Electonic Arts lanzará el 17 de septiembre una nueva entrega de su saga de conducción predilecta Need for Speed, como hace cada otoño/invierno, año tras año. En esta ocasión vendrá con el apellido Shift y son los chicos de Slightly Mad quienes están desarrollando un juego muy diferente a lo que nos tienen acostumbrados desde EA, ya que dejaremos, de nuevo, de lado las carreras callejeras y las persecuciones policiales, como ya hicimos en el entretenido pero decepcionante ProStreet, para correr de manera profesional en circuitos reales y ficticios.

Que no cunda el pánico, Need for Speed Shift pinta muy bien y tiene poco que ver con ProStreet. El acabado gráfico es de lo mejor visto hasta la fecha en un juego de conducción, apreciándolo sobre todo cuando tengamos la cámara interior del vehículo elegida, cámara que además debuta por primera vez en la saga NFS. Los detalles y acabados del volante y del salpicadero son simplemente impresionantes, y lo mejor de todo es que además esta vista es bastante cómoda de jugar, con una buena visión del circuito. Los modelados de los coches no se quedan atrás con un grandísimo nivel, lo mismo se puede decir del acabado de los circuitos que en ningún momento desentonan. Están llenos de vida viendo como los aficionados animan desde las tribunas y vayas, como si de un juego deportivo clásico se tratase.

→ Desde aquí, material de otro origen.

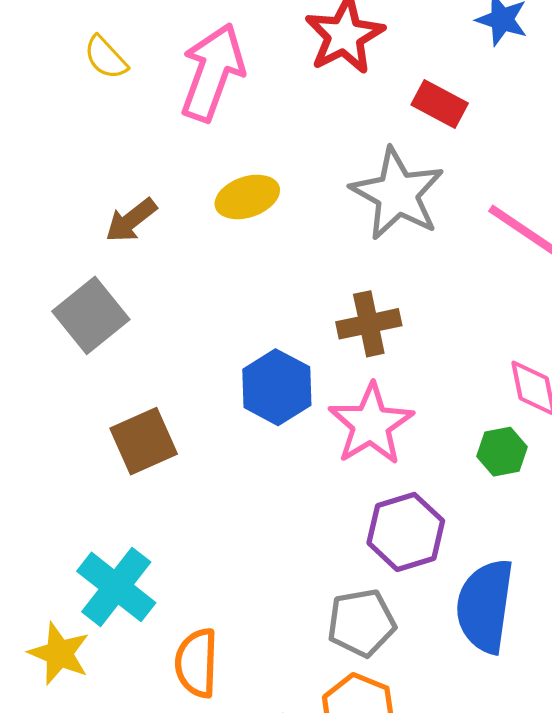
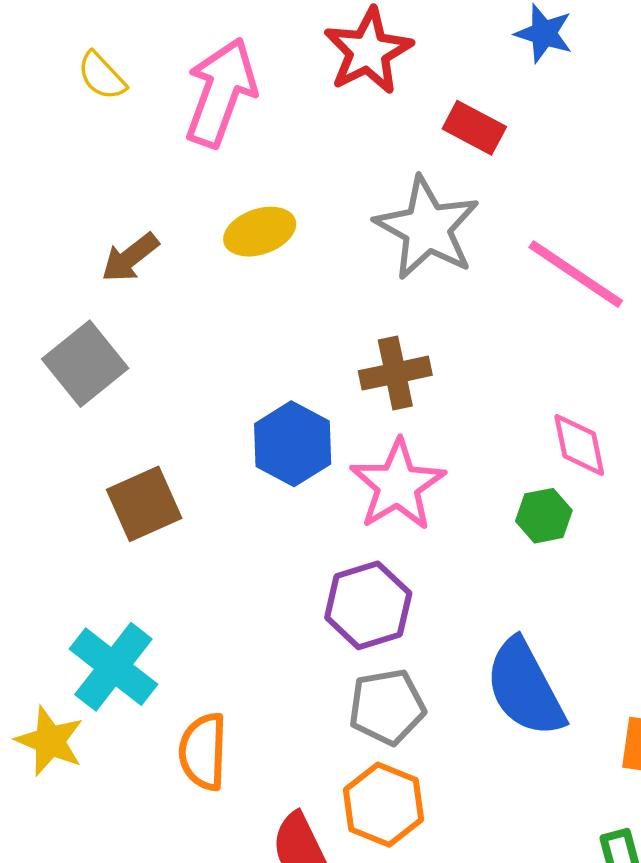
purple hexagon: (406, 532) -> (368, 605), moved
blue semicircle: (485, 606) -> (525, 688), turned -36

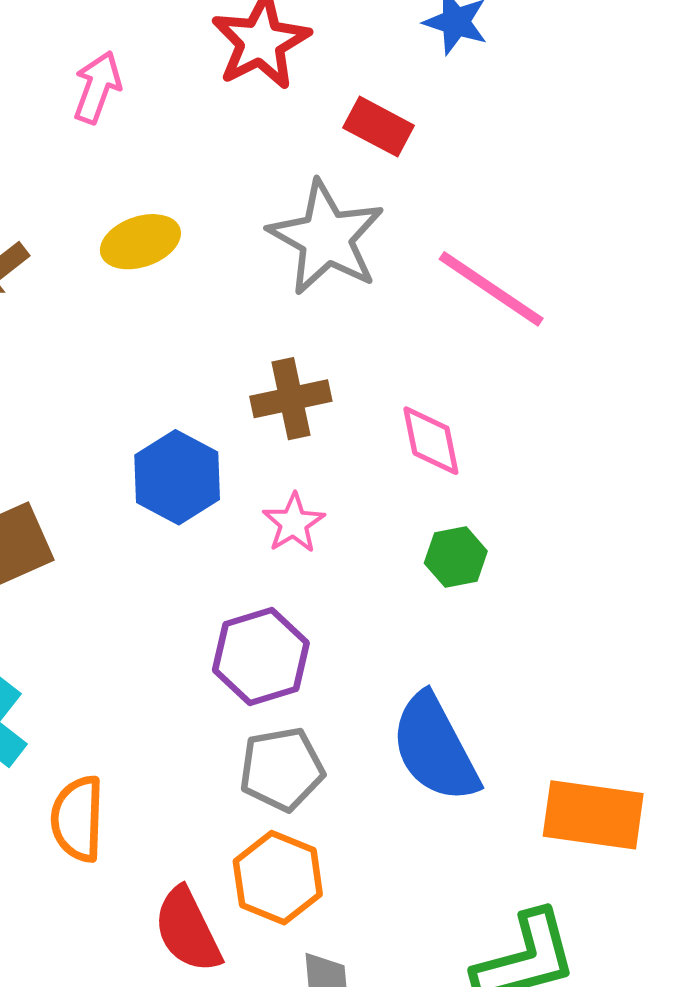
pink arrow: (221, 92) -> (97, 87), size x0.6
pink diamond: (579, 445) -> (431, 441), moved
pink star: (398, 485) -> (294, 523), size x0.6

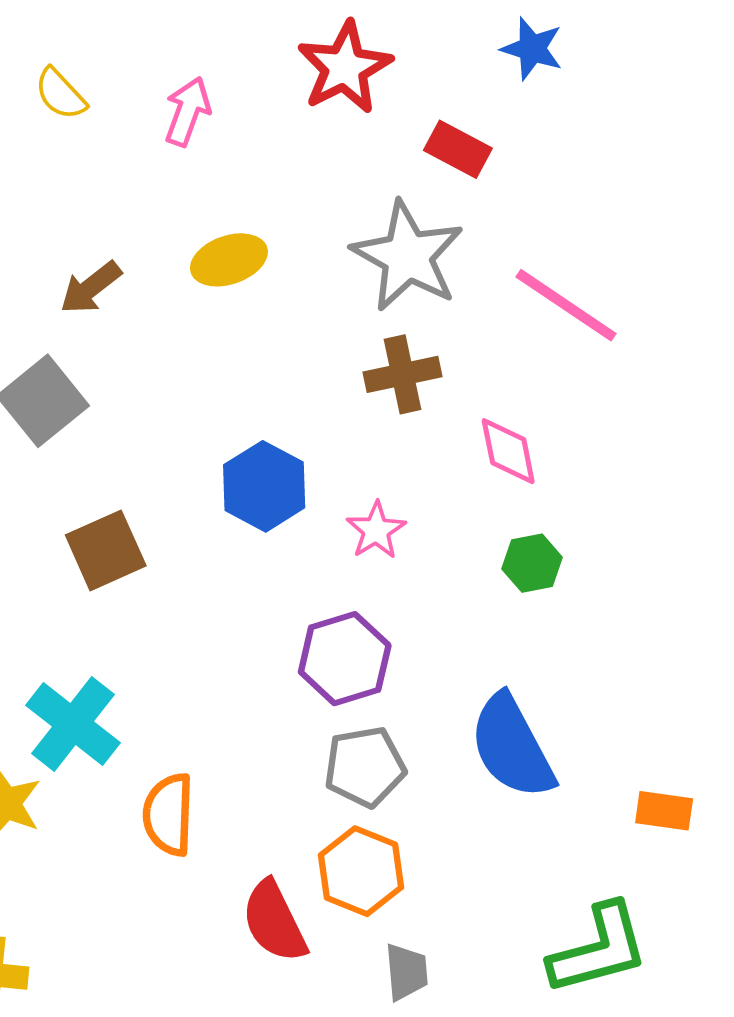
brown cross: (291, 399) -> (403, 374), moved
orange rectangle: (593, 815) -> (664, 811), size x0.6

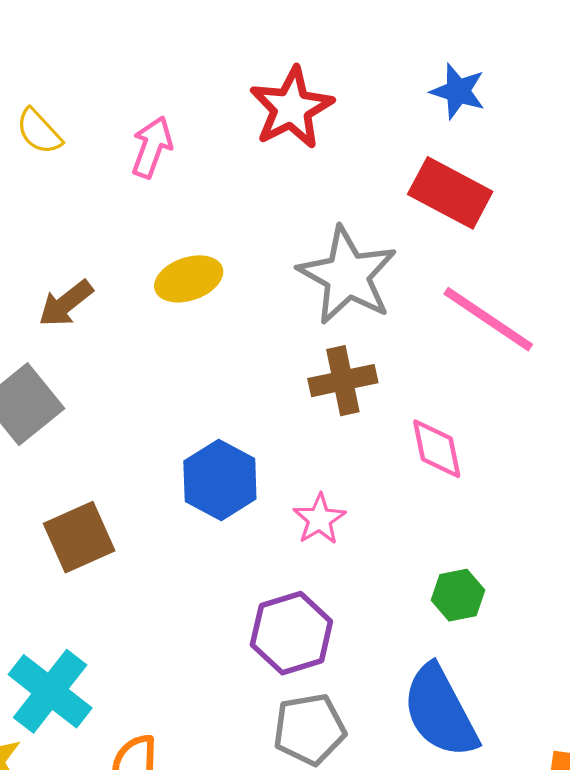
red rectangle: (458, 149) -> (450, 193), moved, size x1.4
green hexagon: (532, 563) -> (458, 595), moved

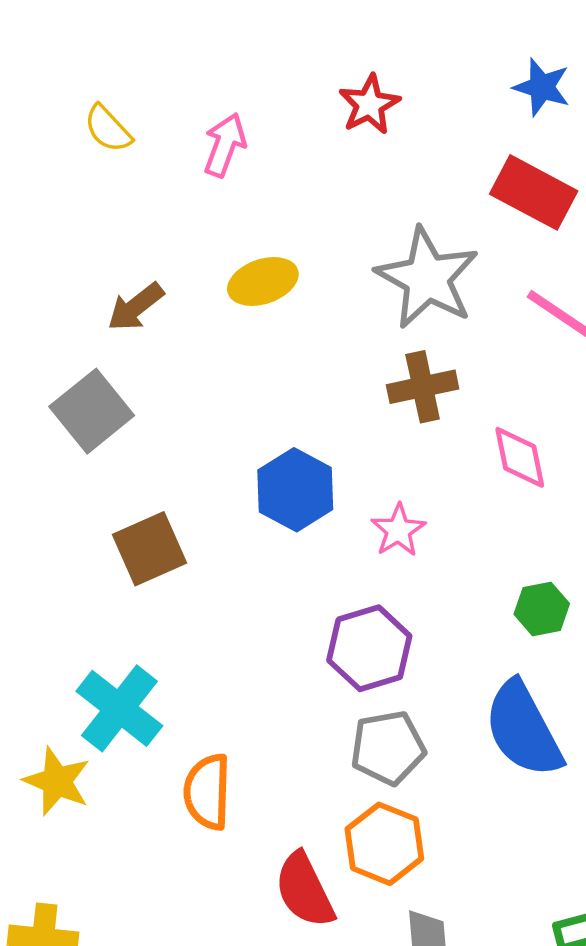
red star: (291, 108) -> (369, 104), size x0.7

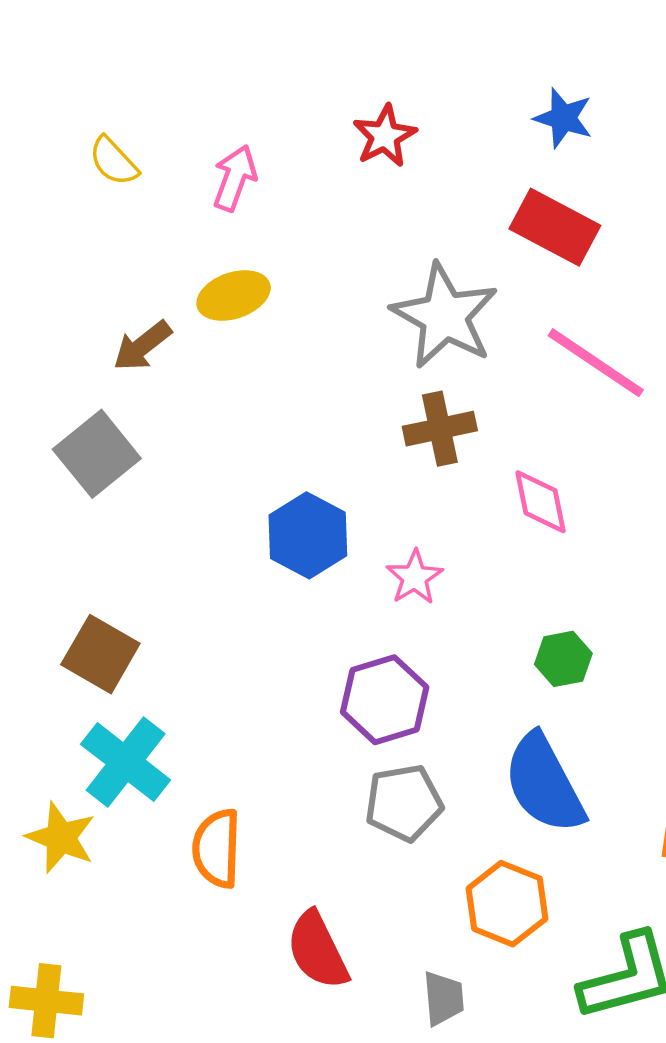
yellow ellipse: (263, 281) -> (234, 295), moved
brown square: (150, 549) -> (100, 654), moved, turned -36
orange hexagon: (384, 844) -> (507, 904), moved

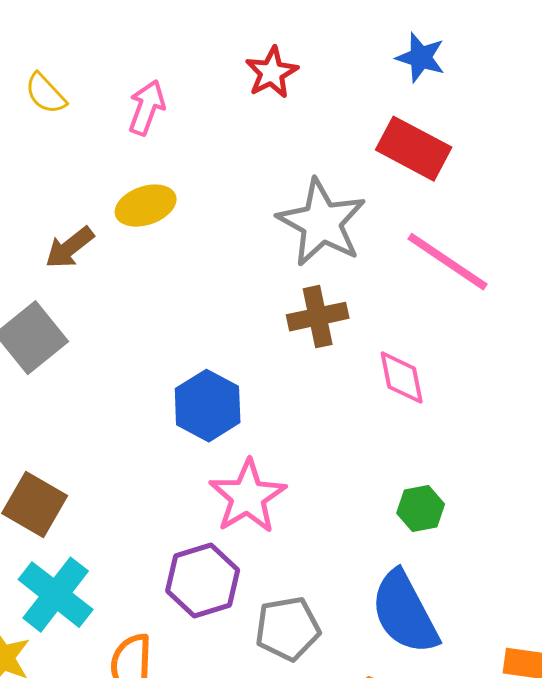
pink star: (415, 577) -> (248, 497), moved, size x1.6
purple hexagon: (385, 700) -> (203, 581), moved

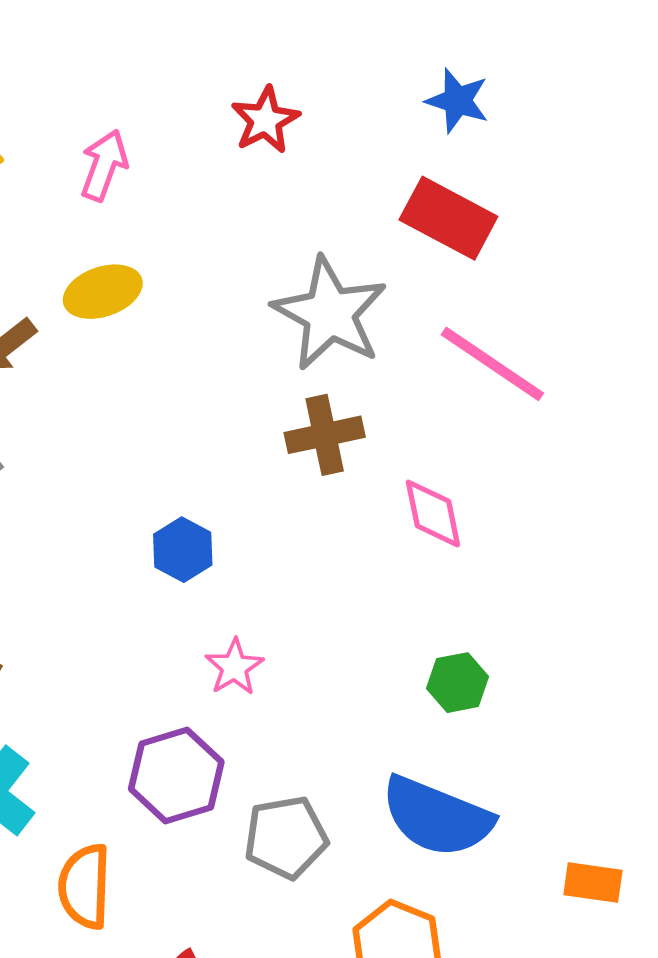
blue hexagon: (208, 406) -> (183, 550), size x0.7
pink star: (248, 497) -> (234, 667), size x0.6
blue semicircle: (405, 613) -> (437, 817), turned -40

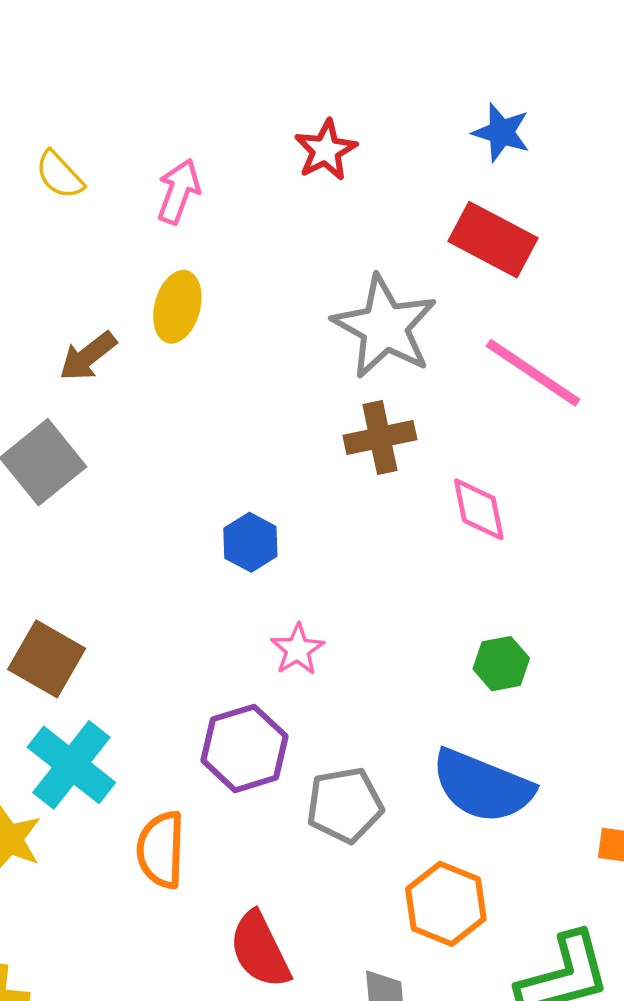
yellow ellipse: (103, 292) -> (177, 307), turned -56

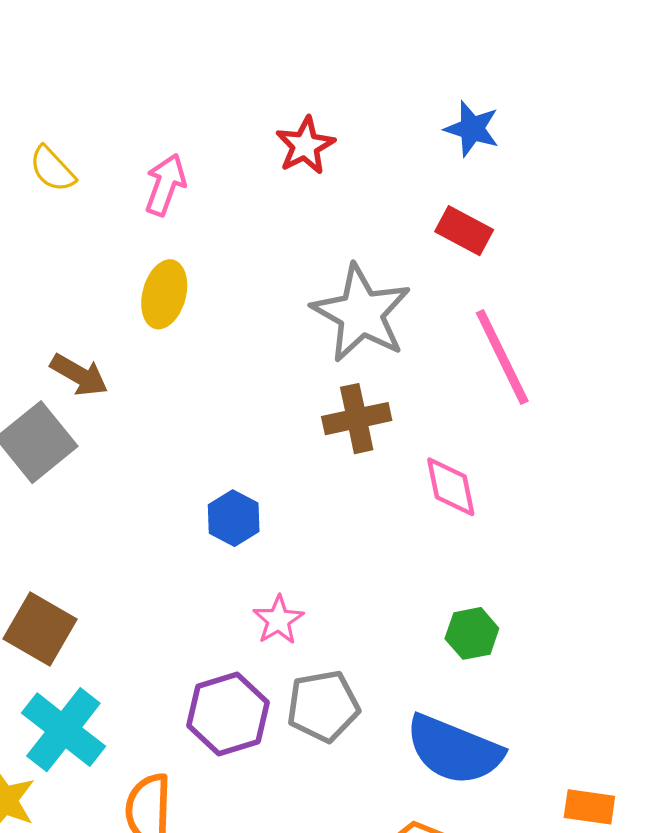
red rectangle: (493, 240) -> (464, 231), size x0.7
brown arrow: (88, 356) -> (79, 375), moved, turned -112
pink line: (533, 373) -> (502, 357), turned 30
gray pentagon: (345, 805) -> (323, 706), moved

Electronic Arts ha planteado el juego en esta ocasión como un simulador de conducción, o al menos así son sus pretensiones, por lo que una buena física se hace claramente necesaria. La han mejorada respecto a entregas anteriores, eso sin duda, pero la verdad es que está a medio camino entre la simulación y el estilo arcade, algo que tampoco es malo, pero deja claro que no es un juego para los más puristas.